If you love eating laing with rice, here are two ways to do so without sacrificing taste.
- Traditional Method: Boil 2 cups of water with 1/4 cup salt until it starts to boil.
- Add 3 tablespoons of oil into the pot.
- When the oil is hot enough to sizzle, pour in half cup of white vinegar.
- Stir well and add in 1 tablespoon of sugar.
- Let simmer for 5 minutes before adding in 1 pound of dried shiitake mushrooms.
- Cook them for 10 minutes.
- Afterward, remove them from the heat, drain off any excess liquid, and set aside.
- Quick Way: Heat up 4 cups of water with 1/3 cup of sea salt.
- Bring to a boil then turn off the stove and allow the salt to dissolve completely.
- Once it’s done, strain the water through cheesecloth or muslin cloth.
- Pour in 1/4 cup of vegetable oil and stir well.
- Add in 1 teaspoon of Chinese five spice powder.
- Mix together thoroughly before pouring in 1 pound of dried shiitake mushrooms.

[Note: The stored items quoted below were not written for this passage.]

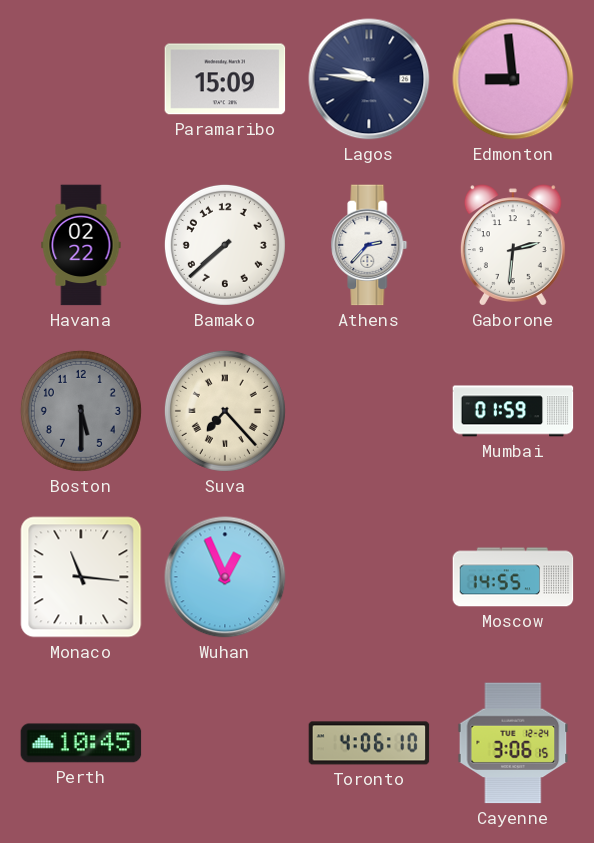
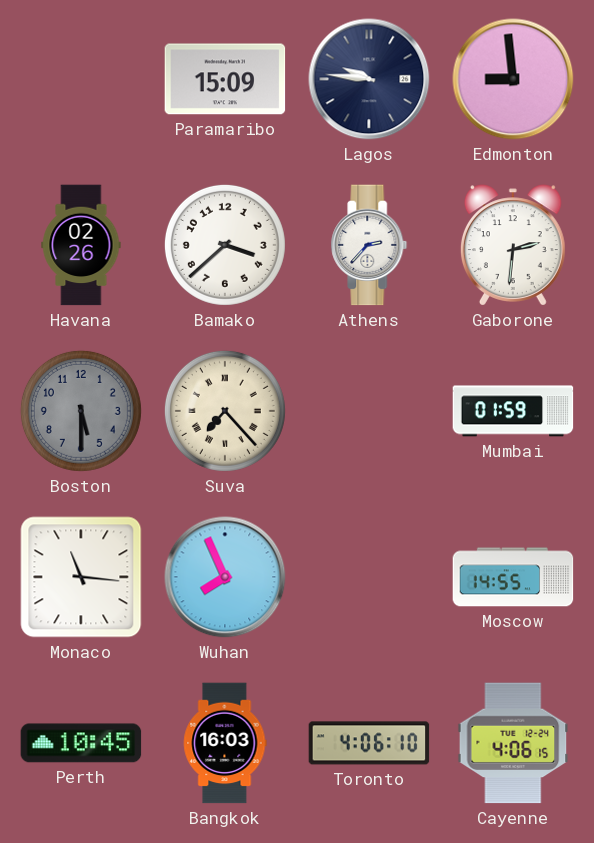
Havana: 02:22 -> 02:26
Bamako: 7:38 -> 3:38
Wuhan: 12:56 -> 7:56
Bangkok: none -> 16:03
Cayenne: 3:06 -> 4:06
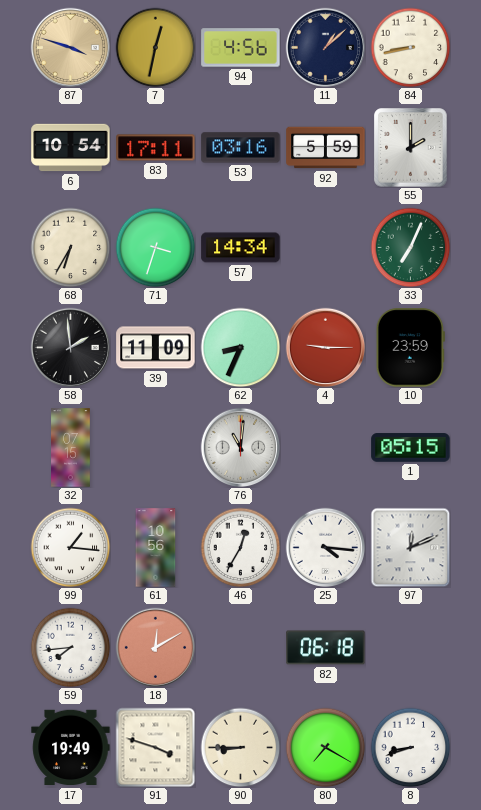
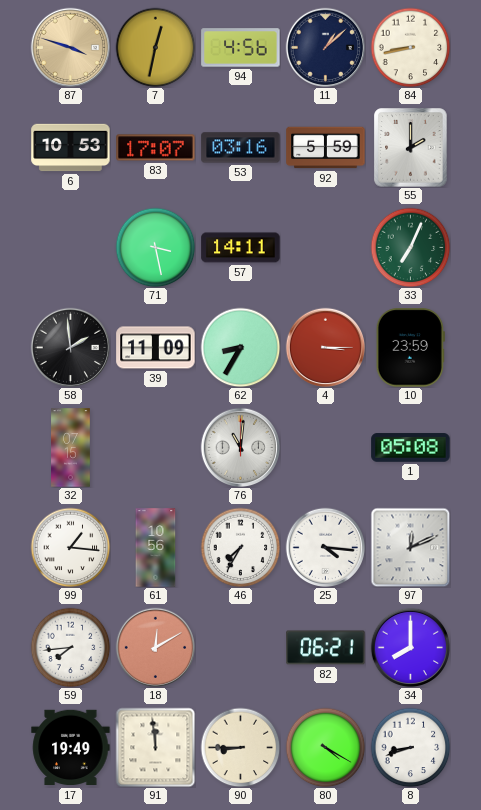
6: 10:54 -> 10:53
83: 17:11 -> 17:07
68: 6:35 -> none
71: 3:33 -> 3:28
57: 14:34 -> 14:11
62: 8:34 -> 8:35
4: 9:15 -> 3:15
1: 05:15 -> 05:08
46: 12:35 -> 7:35
82: 06:18 -> 06:21
34: none -> 8:00
91: 3:48 -> 11:59
80: 7:20 -> 4:20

- Cook for 15 minutes and set aside.
- large saucepan
- 1 pack taro leaves dried
- 1/2 lb. pork cut into thin strips
- 1/2 lb. shrimp with head, optional
- 1/2 cup shrimp paste
- 1 medium onion chopped
- 6 pcs Thai chili
- 1/4 cup ginger cut into strips
- 1 tbsp garlic minced
- 3 cups Coconut milk
- 2 tbsp fish sauce
- Salt and pepper to taste
- Pour the Coconut milk into a large saucepan and bring to a boil.
- Combine the garlic, onion, and ginger in a mixing bowl. Cook for 10 minutes.
- Stir in the pork meat and shrimp paste constantly.
- Cook for another 10 minutes after adding the Thai chili.
- Simmer for 15 to 20 minutes after adding the fish sauce and dried Taro leaves.
- Cook for 5 minutes after adding the shrimp.